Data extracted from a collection

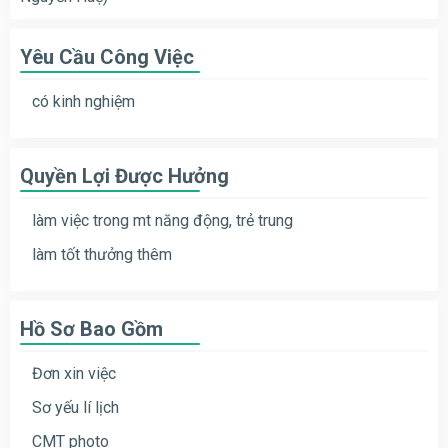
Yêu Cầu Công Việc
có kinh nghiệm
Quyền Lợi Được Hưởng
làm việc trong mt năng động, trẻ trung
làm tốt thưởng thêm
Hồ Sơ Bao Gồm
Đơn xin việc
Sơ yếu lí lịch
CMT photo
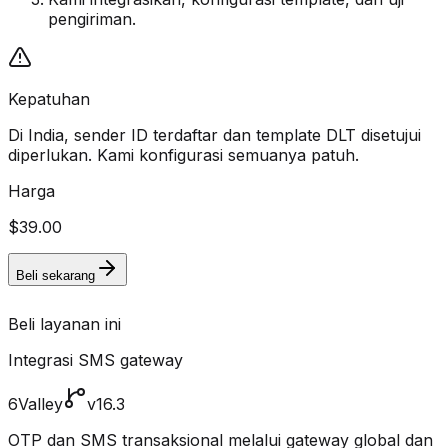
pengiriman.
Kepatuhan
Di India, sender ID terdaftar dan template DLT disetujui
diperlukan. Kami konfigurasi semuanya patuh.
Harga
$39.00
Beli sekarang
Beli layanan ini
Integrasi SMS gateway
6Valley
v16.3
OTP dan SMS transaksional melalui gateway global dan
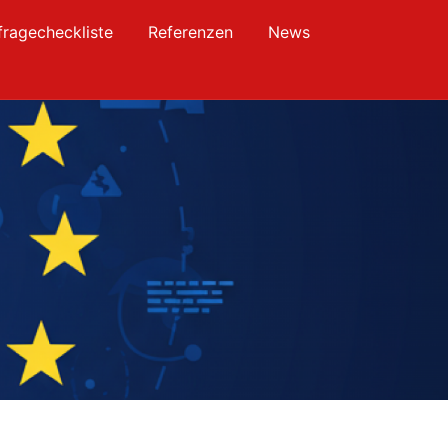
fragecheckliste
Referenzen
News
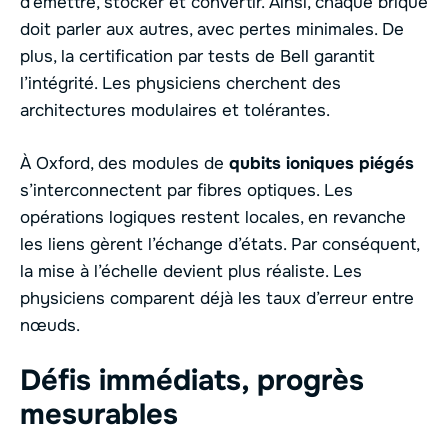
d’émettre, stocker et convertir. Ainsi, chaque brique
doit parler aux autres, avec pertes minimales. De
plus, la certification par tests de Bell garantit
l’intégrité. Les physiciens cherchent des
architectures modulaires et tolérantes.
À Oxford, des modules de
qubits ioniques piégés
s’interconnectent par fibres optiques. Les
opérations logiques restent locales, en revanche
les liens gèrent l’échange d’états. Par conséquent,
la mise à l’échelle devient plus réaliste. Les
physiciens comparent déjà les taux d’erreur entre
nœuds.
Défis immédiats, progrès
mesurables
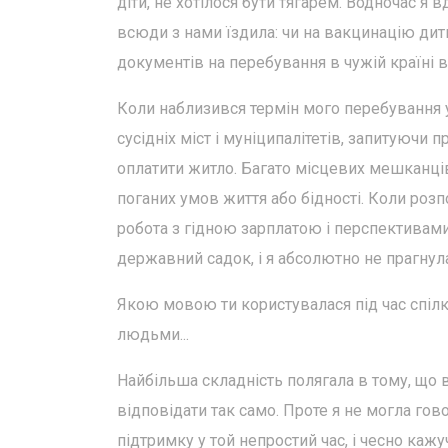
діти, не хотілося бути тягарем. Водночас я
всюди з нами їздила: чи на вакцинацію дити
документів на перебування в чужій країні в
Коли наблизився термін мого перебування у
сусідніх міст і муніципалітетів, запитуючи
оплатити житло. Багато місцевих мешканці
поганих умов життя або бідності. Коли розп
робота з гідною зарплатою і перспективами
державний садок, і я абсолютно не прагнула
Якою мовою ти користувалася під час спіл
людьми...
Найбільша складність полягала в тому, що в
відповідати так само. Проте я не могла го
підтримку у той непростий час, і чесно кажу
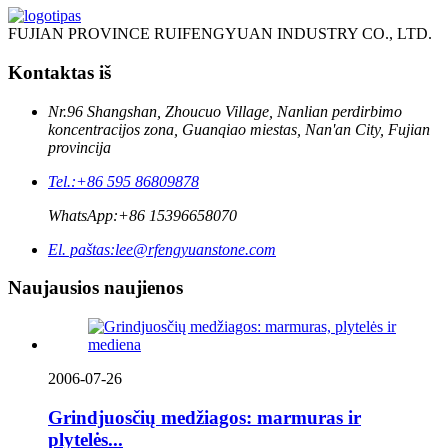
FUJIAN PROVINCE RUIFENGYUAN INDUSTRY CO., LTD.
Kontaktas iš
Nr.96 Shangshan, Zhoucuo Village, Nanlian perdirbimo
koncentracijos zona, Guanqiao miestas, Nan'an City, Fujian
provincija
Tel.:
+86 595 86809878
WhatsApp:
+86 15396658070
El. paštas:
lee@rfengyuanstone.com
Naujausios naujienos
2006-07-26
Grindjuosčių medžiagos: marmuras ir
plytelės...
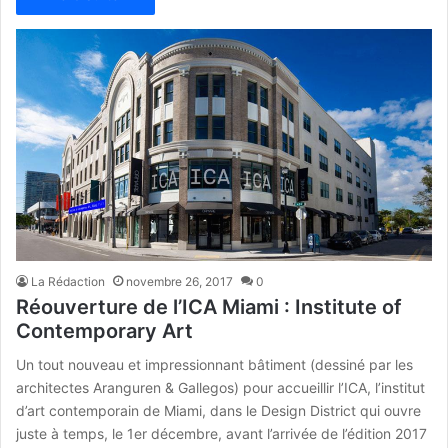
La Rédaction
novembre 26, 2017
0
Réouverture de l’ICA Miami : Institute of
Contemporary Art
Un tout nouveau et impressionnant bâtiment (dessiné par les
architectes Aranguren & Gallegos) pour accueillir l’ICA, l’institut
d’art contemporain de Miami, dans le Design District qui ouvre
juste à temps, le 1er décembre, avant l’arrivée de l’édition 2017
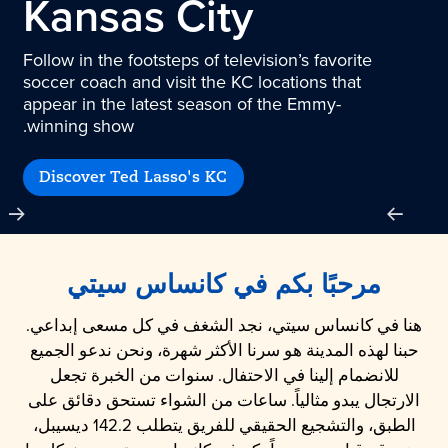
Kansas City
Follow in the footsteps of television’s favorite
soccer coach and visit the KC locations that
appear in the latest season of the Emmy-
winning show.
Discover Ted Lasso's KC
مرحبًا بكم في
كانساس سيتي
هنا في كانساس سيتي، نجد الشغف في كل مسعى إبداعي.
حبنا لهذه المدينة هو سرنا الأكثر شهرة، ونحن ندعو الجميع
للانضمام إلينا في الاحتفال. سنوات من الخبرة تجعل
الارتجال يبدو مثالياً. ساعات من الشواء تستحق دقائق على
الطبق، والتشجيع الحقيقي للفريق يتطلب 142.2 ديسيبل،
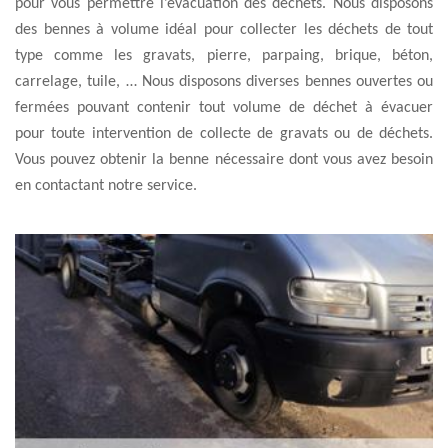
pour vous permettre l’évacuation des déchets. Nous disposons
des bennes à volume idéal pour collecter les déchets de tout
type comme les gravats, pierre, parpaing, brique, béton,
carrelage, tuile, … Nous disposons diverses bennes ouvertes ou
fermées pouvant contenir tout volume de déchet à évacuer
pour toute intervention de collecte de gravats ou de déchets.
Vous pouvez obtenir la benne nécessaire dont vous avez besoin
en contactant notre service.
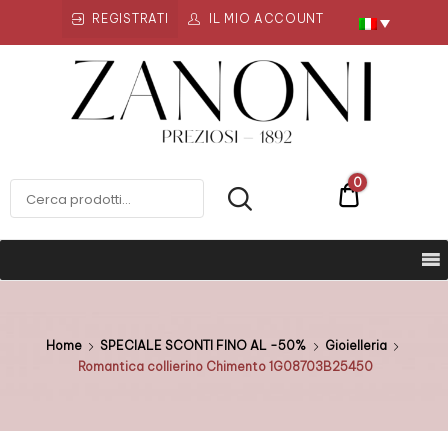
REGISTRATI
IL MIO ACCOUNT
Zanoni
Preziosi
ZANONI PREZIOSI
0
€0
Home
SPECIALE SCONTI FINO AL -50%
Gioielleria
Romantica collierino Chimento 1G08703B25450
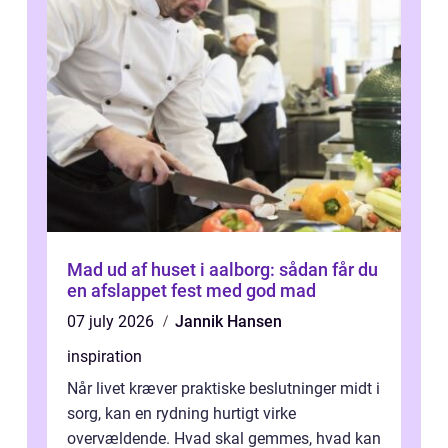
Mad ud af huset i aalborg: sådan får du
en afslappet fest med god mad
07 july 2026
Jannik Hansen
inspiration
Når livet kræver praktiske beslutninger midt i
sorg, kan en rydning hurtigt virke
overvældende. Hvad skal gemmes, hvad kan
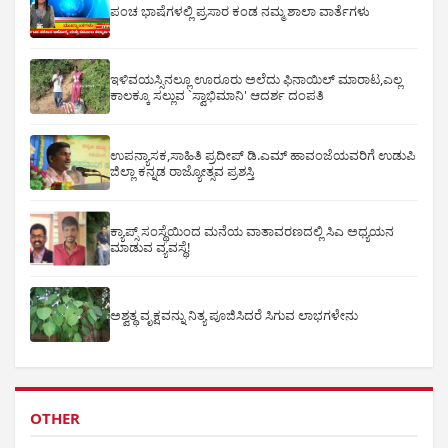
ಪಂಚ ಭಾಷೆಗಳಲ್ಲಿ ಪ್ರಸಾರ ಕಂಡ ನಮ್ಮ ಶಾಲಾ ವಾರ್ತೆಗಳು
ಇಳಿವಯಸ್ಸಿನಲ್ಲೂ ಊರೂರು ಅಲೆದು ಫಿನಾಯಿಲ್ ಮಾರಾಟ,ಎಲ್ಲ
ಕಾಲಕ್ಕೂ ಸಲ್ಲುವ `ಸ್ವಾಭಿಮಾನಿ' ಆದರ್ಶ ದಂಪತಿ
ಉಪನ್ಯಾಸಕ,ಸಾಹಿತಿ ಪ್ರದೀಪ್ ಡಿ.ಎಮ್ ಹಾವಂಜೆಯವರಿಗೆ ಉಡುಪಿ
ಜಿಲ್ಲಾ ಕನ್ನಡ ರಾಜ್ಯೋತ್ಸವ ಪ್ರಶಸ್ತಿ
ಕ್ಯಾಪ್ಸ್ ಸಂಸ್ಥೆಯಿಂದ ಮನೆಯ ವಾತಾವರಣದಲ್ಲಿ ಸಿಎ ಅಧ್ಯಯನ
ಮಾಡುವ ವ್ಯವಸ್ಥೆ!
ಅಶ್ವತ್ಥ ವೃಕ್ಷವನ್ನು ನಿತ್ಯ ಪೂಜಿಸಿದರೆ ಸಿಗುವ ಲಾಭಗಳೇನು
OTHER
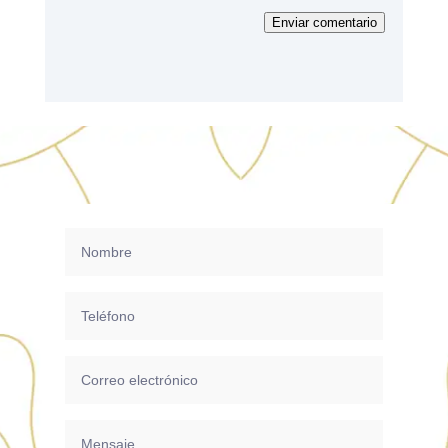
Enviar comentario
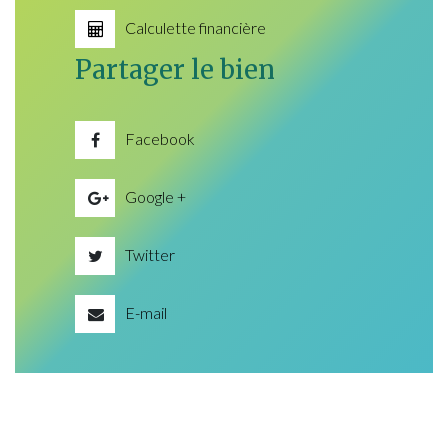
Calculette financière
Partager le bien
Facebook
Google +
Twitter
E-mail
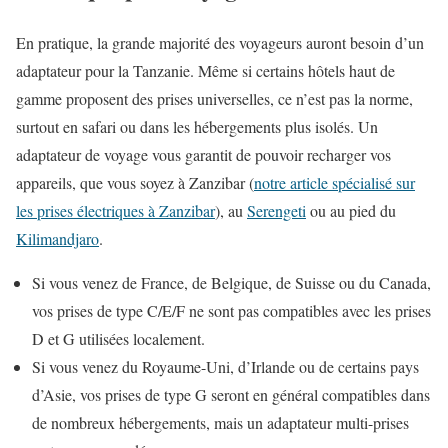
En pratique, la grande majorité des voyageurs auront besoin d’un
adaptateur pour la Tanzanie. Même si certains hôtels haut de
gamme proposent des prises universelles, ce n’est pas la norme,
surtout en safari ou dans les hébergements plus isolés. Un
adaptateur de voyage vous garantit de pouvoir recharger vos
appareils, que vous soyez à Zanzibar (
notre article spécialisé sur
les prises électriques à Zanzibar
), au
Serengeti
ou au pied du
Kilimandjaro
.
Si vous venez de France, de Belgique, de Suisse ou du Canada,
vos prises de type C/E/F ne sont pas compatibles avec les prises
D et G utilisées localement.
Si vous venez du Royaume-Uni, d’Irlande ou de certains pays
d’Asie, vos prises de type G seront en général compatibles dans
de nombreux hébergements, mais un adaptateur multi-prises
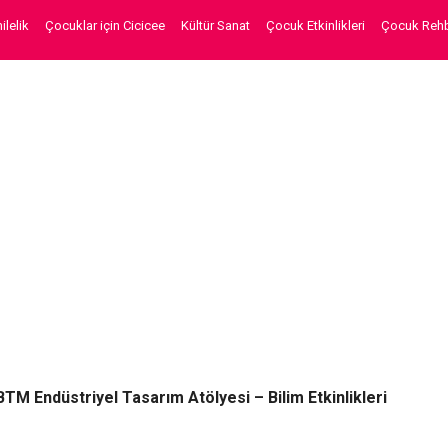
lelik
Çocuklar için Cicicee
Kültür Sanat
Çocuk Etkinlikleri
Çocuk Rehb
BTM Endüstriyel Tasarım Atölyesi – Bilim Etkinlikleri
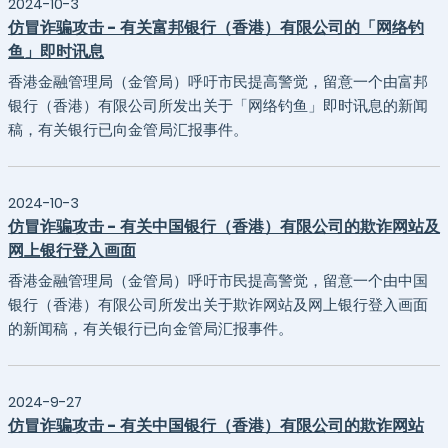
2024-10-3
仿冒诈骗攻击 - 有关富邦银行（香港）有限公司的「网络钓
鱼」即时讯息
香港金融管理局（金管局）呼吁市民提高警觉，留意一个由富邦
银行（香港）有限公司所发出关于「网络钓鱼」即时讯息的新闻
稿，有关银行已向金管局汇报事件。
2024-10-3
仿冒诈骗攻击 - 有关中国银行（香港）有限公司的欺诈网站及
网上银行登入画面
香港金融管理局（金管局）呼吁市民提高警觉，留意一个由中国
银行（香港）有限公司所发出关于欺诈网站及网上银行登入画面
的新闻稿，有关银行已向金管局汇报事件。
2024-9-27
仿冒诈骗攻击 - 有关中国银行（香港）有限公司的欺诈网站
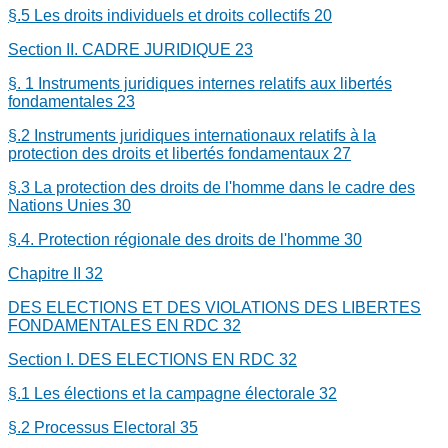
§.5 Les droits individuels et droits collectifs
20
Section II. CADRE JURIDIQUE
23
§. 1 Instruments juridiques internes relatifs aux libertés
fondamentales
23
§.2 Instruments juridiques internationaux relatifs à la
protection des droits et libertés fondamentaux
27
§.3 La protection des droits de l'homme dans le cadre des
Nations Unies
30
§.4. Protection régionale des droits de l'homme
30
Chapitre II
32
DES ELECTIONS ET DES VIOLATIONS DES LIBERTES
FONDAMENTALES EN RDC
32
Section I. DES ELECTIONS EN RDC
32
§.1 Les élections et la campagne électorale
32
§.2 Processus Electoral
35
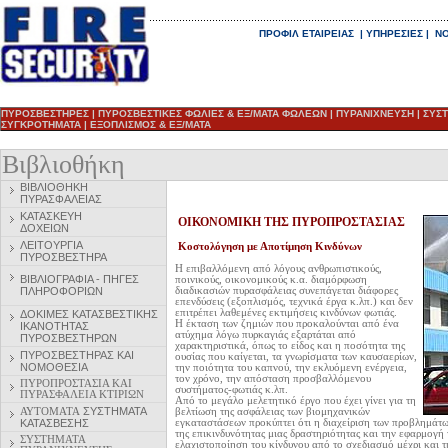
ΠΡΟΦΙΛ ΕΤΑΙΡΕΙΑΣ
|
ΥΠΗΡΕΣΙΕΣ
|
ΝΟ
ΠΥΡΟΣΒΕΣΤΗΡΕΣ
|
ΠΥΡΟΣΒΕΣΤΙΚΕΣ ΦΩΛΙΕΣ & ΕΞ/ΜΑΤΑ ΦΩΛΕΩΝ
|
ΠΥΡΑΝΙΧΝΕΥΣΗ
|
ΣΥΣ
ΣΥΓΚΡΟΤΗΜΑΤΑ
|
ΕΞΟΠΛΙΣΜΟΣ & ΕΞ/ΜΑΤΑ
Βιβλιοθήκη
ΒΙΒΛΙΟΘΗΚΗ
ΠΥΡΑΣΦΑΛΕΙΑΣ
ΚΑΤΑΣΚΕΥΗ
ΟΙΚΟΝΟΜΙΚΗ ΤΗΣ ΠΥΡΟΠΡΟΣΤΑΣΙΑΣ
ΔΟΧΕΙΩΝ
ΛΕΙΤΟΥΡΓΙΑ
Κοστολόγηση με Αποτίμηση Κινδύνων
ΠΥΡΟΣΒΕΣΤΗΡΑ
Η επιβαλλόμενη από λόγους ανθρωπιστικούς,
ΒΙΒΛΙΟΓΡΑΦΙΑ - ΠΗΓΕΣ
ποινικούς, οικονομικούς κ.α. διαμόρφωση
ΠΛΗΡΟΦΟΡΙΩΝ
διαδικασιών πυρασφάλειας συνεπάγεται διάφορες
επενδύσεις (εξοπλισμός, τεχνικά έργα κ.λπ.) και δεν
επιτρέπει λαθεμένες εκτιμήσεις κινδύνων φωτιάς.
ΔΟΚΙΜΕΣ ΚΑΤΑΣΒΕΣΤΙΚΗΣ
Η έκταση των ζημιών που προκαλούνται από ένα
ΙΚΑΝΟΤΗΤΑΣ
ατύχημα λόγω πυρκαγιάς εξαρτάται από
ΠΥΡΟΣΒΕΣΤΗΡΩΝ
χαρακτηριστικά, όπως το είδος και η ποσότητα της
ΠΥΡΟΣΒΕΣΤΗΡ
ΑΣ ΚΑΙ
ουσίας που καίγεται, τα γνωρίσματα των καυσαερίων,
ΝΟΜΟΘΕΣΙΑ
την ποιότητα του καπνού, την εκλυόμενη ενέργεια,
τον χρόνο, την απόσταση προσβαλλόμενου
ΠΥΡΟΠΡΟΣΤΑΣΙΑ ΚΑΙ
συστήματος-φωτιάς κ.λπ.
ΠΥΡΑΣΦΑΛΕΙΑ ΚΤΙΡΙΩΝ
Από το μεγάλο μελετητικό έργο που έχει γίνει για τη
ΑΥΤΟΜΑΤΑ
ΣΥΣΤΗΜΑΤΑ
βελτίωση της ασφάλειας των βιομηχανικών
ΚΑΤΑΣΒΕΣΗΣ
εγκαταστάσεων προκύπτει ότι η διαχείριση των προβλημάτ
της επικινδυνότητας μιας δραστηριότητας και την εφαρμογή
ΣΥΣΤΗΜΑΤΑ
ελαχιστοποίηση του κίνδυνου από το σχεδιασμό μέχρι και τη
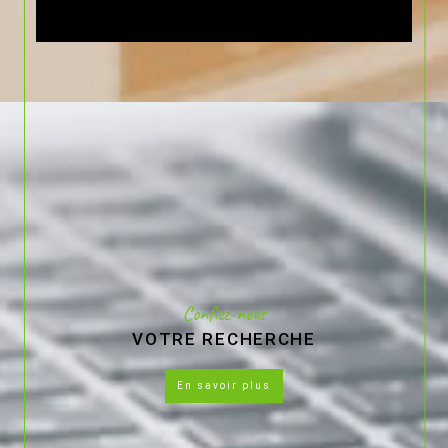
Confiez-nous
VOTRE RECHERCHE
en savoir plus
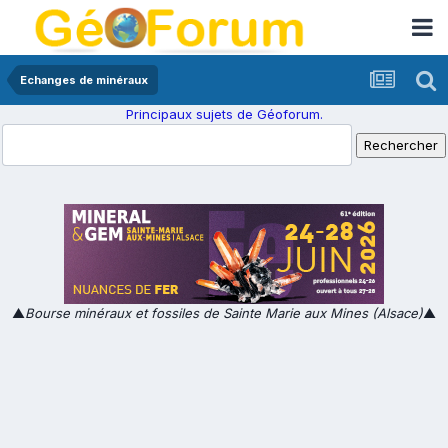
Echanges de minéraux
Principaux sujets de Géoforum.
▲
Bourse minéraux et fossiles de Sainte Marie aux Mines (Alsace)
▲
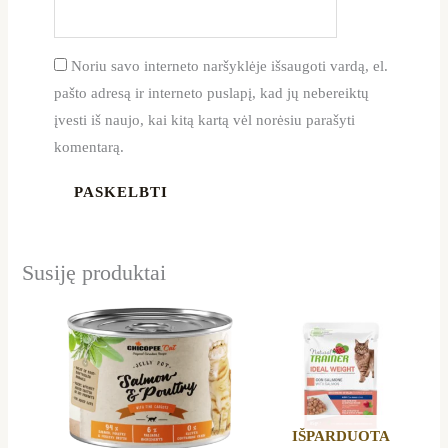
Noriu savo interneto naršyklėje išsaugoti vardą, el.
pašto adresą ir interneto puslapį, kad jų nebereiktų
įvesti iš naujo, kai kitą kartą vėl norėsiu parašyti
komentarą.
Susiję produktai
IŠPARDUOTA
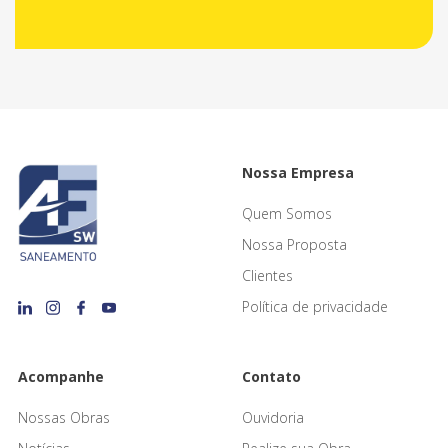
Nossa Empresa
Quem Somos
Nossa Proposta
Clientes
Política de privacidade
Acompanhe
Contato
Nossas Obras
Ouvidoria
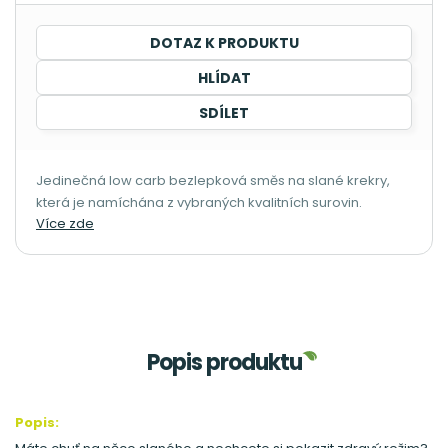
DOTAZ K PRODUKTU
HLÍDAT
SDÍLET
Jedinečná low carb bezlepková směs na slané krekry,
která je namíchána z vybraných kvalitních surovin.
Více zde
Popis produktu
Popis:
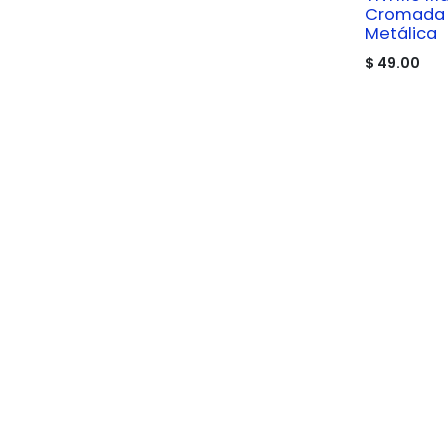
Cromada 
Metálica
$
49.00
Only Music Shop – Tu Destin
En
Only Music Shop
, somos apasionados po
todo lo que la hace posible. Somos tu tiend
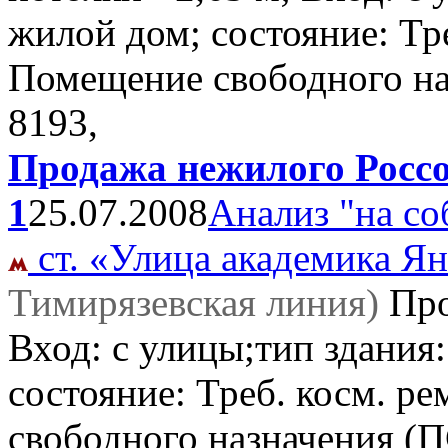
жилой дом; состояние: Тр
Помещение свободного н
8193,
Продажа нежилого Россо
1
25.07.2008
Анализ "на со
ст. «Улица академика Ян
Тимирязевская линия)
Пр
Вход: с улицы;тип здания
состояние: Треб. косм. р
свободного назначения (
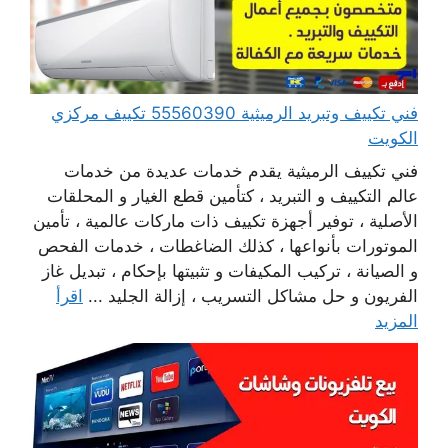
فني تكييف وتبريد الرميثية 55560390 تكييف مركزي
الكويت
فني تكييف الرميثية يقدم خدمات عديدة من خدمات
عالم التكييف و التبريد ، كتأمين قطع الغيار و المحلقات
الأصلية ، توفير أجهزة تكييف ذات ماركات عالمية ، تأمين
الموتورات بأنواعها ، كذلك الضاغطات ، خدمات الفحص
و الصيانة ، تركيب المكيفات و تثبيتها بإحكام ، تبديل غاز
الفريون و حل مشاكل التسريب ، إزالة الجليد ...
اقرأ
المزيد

→ About this task: Each line of the entries above that contains "brique" must be copied into the answer.

→ Result for this task:
d’émettre, stocker et convertir. Ainsi, chaque brique
type comme les gravats, pierre, parpaing, brique, béton,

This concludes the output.